Andrew Croshaw, CEO of Families First Pediatrics, said he wants his organization to work with payers to continue to advance value-based care. Families First Pediatrics utilizes integrated healthcare, a model that is highly emphasized in value-based care. 

The clinic combines medical, dental, orthodontic, and mental healthcare in one place, which Croshaw said allows for better health outcomes because all the services are under one roof. 

“Castell is a third party that is measuring a whole bunch of outcomes and activities across [our] system, and we’re performing very well on (the) reduction of hospitalization, (and the) reduction in emergency department use due to behavioral health, vaccination rates, [and] rates of screening for mental health,” Croshaw said.

Another barrier to value-based care is system changes and complexity, Croshaw said. He added that some payers are interested in working with providers to administer value-based care, but it can be inordinately complex.

One option that could help improve and streamline value-based care is the use of clinically integrated networks (CINs), Croshaw said.

“We have two CINs that have approached us who basically say, ‘We want to sign up a whole bunch of providers, and then go negotiate with payers on behalf of those providers [as to] what the measurements of population health and quality will be.’ And essentially what you’re doing is creating a scale partner because payers are at scale and providers are not. They’re diffuse. By aggregating providers underneath a CIN and then going to a payer, you get more homogeneity in the expectations of payers.”

— Croshaw

Croshaw said smaller organizations may have a harder time moving toward value-based care due to infrastructure and investment needs.

Due to a general lack of large employers in Utah, smaller employers need to partner with each other to affect change and incentivize value-based care, Weir said. He added that if clinics begin to implement a value-based care model, they need to ensure they have a payment model that reflects it. 

“What I see are often models that are part way there, and it creates a lot of undue stress for certain team members, including physicians,” Weir said.

Woolsey said payer and quality measure alignment needs to occur in order to promote more value-based care.

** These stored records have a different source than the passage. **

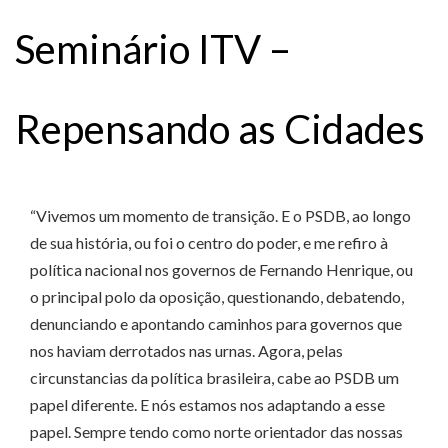
Seminário ITV –
Repensando as Cidades
“Vivemos um momento de transição. E o PSDB, ao longo
de sua história, ou foi o centro do poder, e me refiro à
política nacional nos governos de Fernando Henrique, ou
o principal polo da oposição, questionando, debatendo,
denunciando e apontando caminhos para governos que
nos haviam derrotados nas urnas. Agora, pelas
circunstancias da política brasileira, cabe ao PSDB um
papel diferente. E nós estamos nos adaptando a esse
papel. Sempre tendo como norte orientador das nossas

“If we can get more alignment in the hodgepodge of payers, it will make a difference to small practices,” Woolsey said. “If we can get alignment in the quality targets, the outcome targets we’re looking for, and work together in that area, it will make a difference to that frontline delivery.”

Poelman said the promotion of value-based care depends on leaders who are willing to make changes. These leaders need support, he said.

Croshaw said change in the value-based care landscape will come in unexpected and large ways based on a variety of factors, including election outcomes and the country’s financial situation.

“If rates continue to go up, I think it’s going to precipitate big changes in how much we can afford to pay benefits in this country, which is going to hasten opportunities to interact in more comprehensive, value-based ways because we’ll be kind of forced into it,” Croshaw said.